▶ **Your objective**: From the line that contains "می تواند الزامات" to the final line of the records below, print each line exactly and leave every picture out.
——
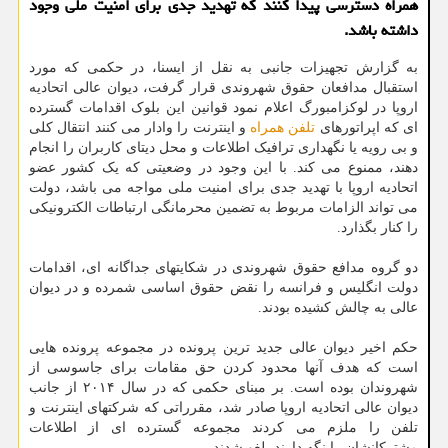
همراه دسترسی پیدا كنند كه تهدید جدی برای امنیت ملی وجود
داشته باشد.
به گزارش تجهیزات جانبی به نقل از ایسنا، در حکمی که مورد
استقبال مدافعان حقوق شهروندی قرار گرفت، دیوان عالی اتحادیه
اروپا در لوکزامبورگ اعلام نمود قوانین این بلوک اقدامات گسترده
ای که اپراتورهای
تلفن همراه
و اینترنت را وادار می کنند انتقال کلی
و بی رویه یا نگهداری ترافیک اطلاعات و محل دیتای کاربران را انجام
دهند، ممنوع می کند. با این وجود در وضعیتی که یک کشور عضو
اتحادیه اروپا با تهدید جدی برای امنیت ملی مواجه می باشد، دولت
می تواند الزامات مربوط به تضمین محرمانگی ارتباطات الکترونیکی
را کنار بگذارد.
دو گروه مدافع حقوق شهروندی در شکایتهای جداگانه ای، اقدامات
دولت انگلیس و فرانسه را نقض حقوق اساسی شمرده و در دیوان
عالی به چالش کشیده بودند.
حکم اخیر دیوان عالی جدید ترین پرونده در مجموعه پرونده هایی
است که هدف آنها محدود کردن حق مقامات برای جاسوسی از
شهروندان بوده است. بر مبنای حکمی که در سال ۲۰۱۴ از جانب
دیوان عالی اتحادیه اروپا صادر شد، مقرراتی که شرکتهای اینترنت و
تلفن را ملزم می کردند مجموعه گسترده ای از اطلاعات
مشترکانشان را نگه دارند، لغو شدند.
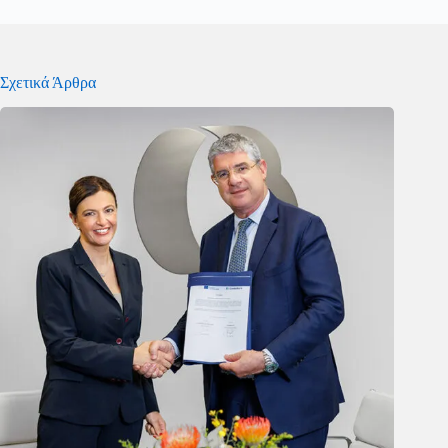
Σχετικά Άρθρα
——
▶ **Problem solution**:
می تواند الزامات مربوط به تضمین محرمانگی ارتباطات الکترونیکی
را کنار بگذارد.
دو گروه مدافع حقوق شهروندی در شکایتهای جداگانه ای، اقدامات
دولت انگلیس و فرانسه را نقض حقوق اساسی شمرده و در دیوان
عالی به چالش کشیده بودند.
حکم اخیر دیوان عالی جدید ترین پرونده در مجموعه پرونده هایی
است که هدف آنها محدود کردن حق مقامات برای جاسوسی از
شهروندان بوده است. بر مبنای حکمی که در سال ۲۰۱۴ از جانب
دیوان عالی اتحادیه اروپا صادر شد، مقرراتی که شرکتهای اینترنت و
تلفن را ملزم می کردند مجموعه گسترده ای از اطلاعات
مشترکانشان را نگه دارند، لغو شدند.
Σχετικά Άρθρα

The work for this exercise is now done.